All the settings here were arrived at by testing different settings against both the default CF8 JVM (Sun 1.6) and also the 1.5 as suggested in other postings to be a better JVM for cfc heavy apps; as this one certainly is. In actual fact and after doing lots of load testing the default 1.6 JVM proved to be much more responsive; I will enumerate this shortly.

ColdFusion

The first thing I did in ColdFusion was to establish Metrics Logging and split out the JRun logs by using the log.level modifier. This is really useful in my opinion, as the state of the memory, number of threads in use and if enabled number of current sessions are shown at regular intervals in the metrics log and the out log. This latter log is particularly useful in troubleshooting as all errors end up there. Being able to see problems and the state of threads and memory at or around the same time can be really helpful in pinning down cause and effect.

There were two settings in CF Admin that I also set, the first was to turn on Trusted Cache which is recommended for Production servers. With a formal deployment process in place, Production code should only change as and when needed, so Trusted Cache is a very beneficial setting. In addition I turned off the saving of Class Files to disk. Once again, these changes were made in a controlled fashion and load tested after changing to determine their effects. At this point I had tuned the JVM and ColdFusion and as a result we saw average request response times drop from over 10 seconds to just over 4 seconds; so this was a good start achieved by server side tweaks only.

SeeFusion

This is a ColdFusion 8 installation so I am sure there are those who could rightly question why I would choose to use a third-party tool in addition.
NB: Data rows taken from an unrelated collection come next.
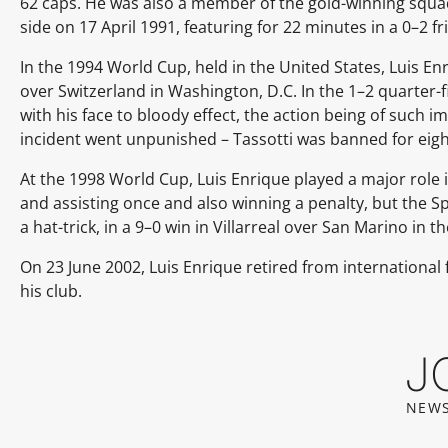
62 caps. He was also a member of the gold-winning squa
side on 17 April 1991, featuring for 22 minutes in a 0–2 f
In the 1994 World Cup, held in the United States, Luis Enr
over Switzerland in Washington, D.C. In the 1–2 quarter-
with his face to bloody effect, the action being of such i
incident went unpunished – Tassotti was banned for eigh
At the 1998 World Cup, Luis Enrique played a major role i
and assisting once and also winning a penalty, but the S
a hat-trick, in a 9–0 win in Villarreal over San Marino in t
On 23 June 2002, Luis Enrique retired from international 
his club.
J
NEWS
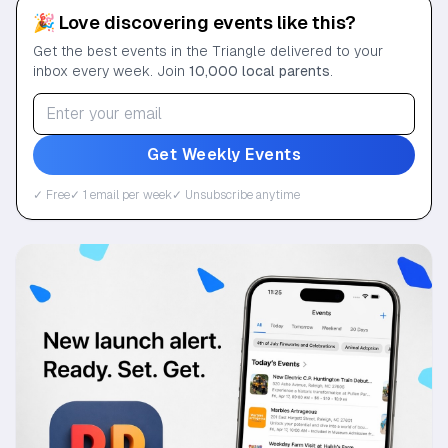
🎉 Love discovering events like this?
Get the best events in the Triangle delivered to your
inbox every week. Join
10,000 local parents
.
Get Weekly Events
✓ Free
✓ 1 email per week
✓ Unsubscribe anytime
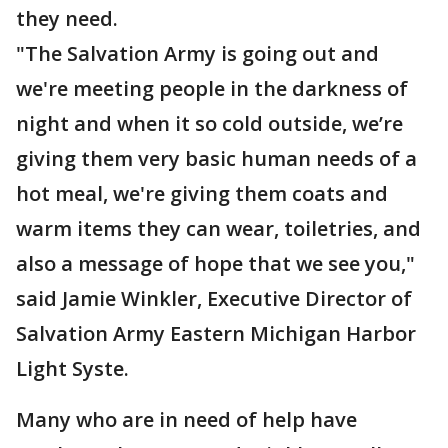
they need.
"The Salvation Army is going out and
we're meeting people in the darkness of
night and when it so cold outside, we’re
giving them very basic human needs of a
hot meal, we're giving them coats and
warm items they can wear, toiletries, and
also a message of hope that we see you,"
said Jamie Winkler, Executive Director of
Salvation Army Eastern Michigan Harbor
Light Syste.
Many who are in need of help have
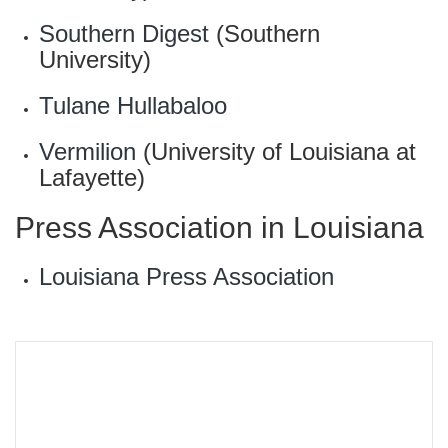
Southern Digest
(Southern
University)
Tulane Hullabaloo
Vermilion
(University of Louisiana at
Lafayette)
Press Association in Louisiana
Louisiana Press Association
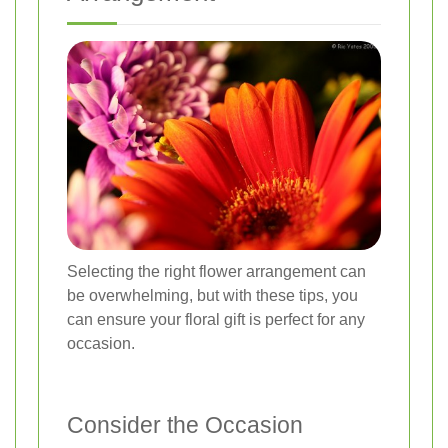
Selecting the right flower arrangement can
be overwhelming, but with these tips, you
can ensure your floral gift is perfect for any
occasion.
Consider the Occasion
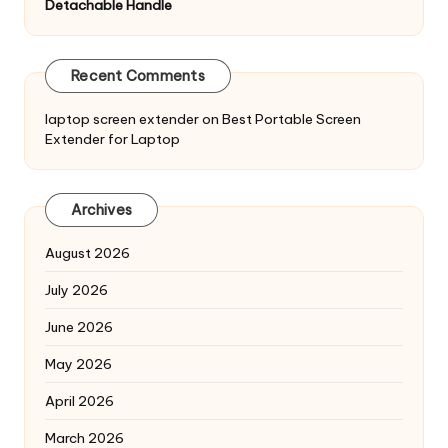
Detachable Handle
Recent Comments
laptop screen extender
on
Best Portable Screen
Extender for Laptop
Archives
August 2026
July 2026
June 2026
May 2026
April 2026
March 2026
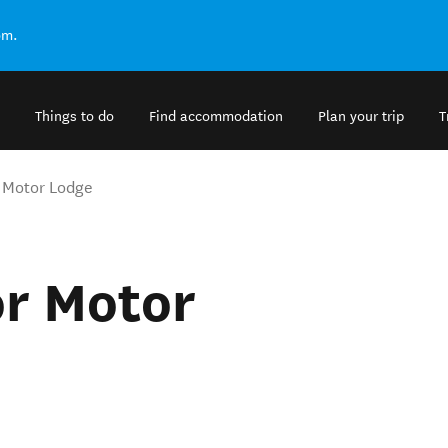
om.
Things to do
Find accommodation
Plan your trip
T
 Motor Lodge
r Motor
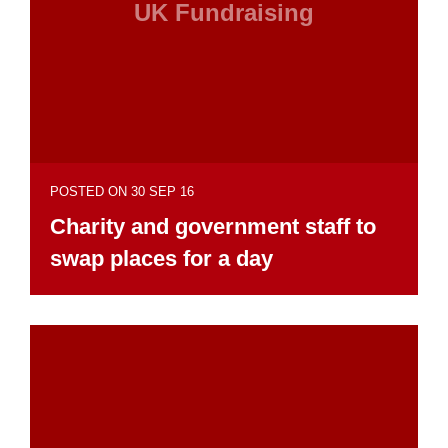
UK Fundraising
POSTED ON 30 SEP 16
Charity and government staff to
swap places for a day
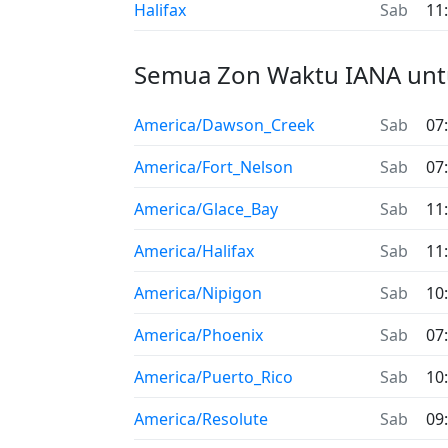
Halifax
Sab
11
Semua Zon Waktu IANA unt
America/Dawson_Creek
Sab
07
America/Fort_Nelson
Sab
07
America/Glace_Bay
Sab
11
America/Halifax
Sab
11
America/Nipigon
Sab
10
America/Phoenix
Sab
07
America/Puerto_Rico
Sab
10
America/Resolute
Sab
09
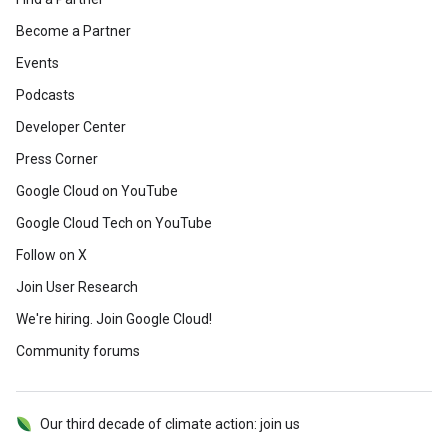
Become a Partner
Events
Podcasts
Developer Center
Press Corner
Google Cloud on YouTube
Google Cloud Tech on YouTube
Follow on X
Join User Research
We're hiring. Join Google Cloud!
Community forums
Our third decade of climate action: join us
I have used SeeFusion since before it was officially launched; I was a beta tester. What I found is that SeeFusion would often continue to respond after ColdFusion had stopped responding altogether. This is because SeeFusion runs at the Java layer and the Servlet Container and the JVM will often continue responding and reporting after the Application server has failed. In addition, it is very easy to set up SeeFusion to log information to a database and I had set this up before starting the load testing. This information enabled us to now start homing in on code level-SQL issues. Here is a screen shot taken during the initial load test of the JVM 1.5 tuning, this may be hard to read but we are almost out of heap memory, indicated by the yellow bar graphic at top left and the bottom left graph; I have found that both 1.5 1nd 1.6 Sun JVM’s have different memory handling characteristics to 1.4 and prior in the sense that Full GC’s occur far less frequently; hence my comments above in the JVM tuning section.

Here are some blow-ups of the “almost-out-of-heap-memory” parts of the SeeFusion monitored load test. Firstly the bar chart showing a yellow warning status…

And here is the bottom right graph showing the rapid rise in memory usage as the tests progressed…

Code and SQL

At this point I consulted the considerable programming-architectural talents of Alagad. By using the SeeFusion data logged into a SQL Server database we began to focus on the slower responding requests. Here are some examples with some pointers to what we interpreted them to be.

In this sort of situation we can see that the “TotalTimeMS” and “TimeToFirstByteMs” are very close but that “TotalQueryTime” is low; these are all milliseconds by the way. What this suggests is that there is either a network-communication issue back to the browser or a lot of ColdFusion churn to produce the GUI.

Here we see a fairly long “TotalTimeMs” with “NumQueries” of 16. We identified this as possibly a lot of queries for a single request and were able to reduce this to 3 queries after investigation.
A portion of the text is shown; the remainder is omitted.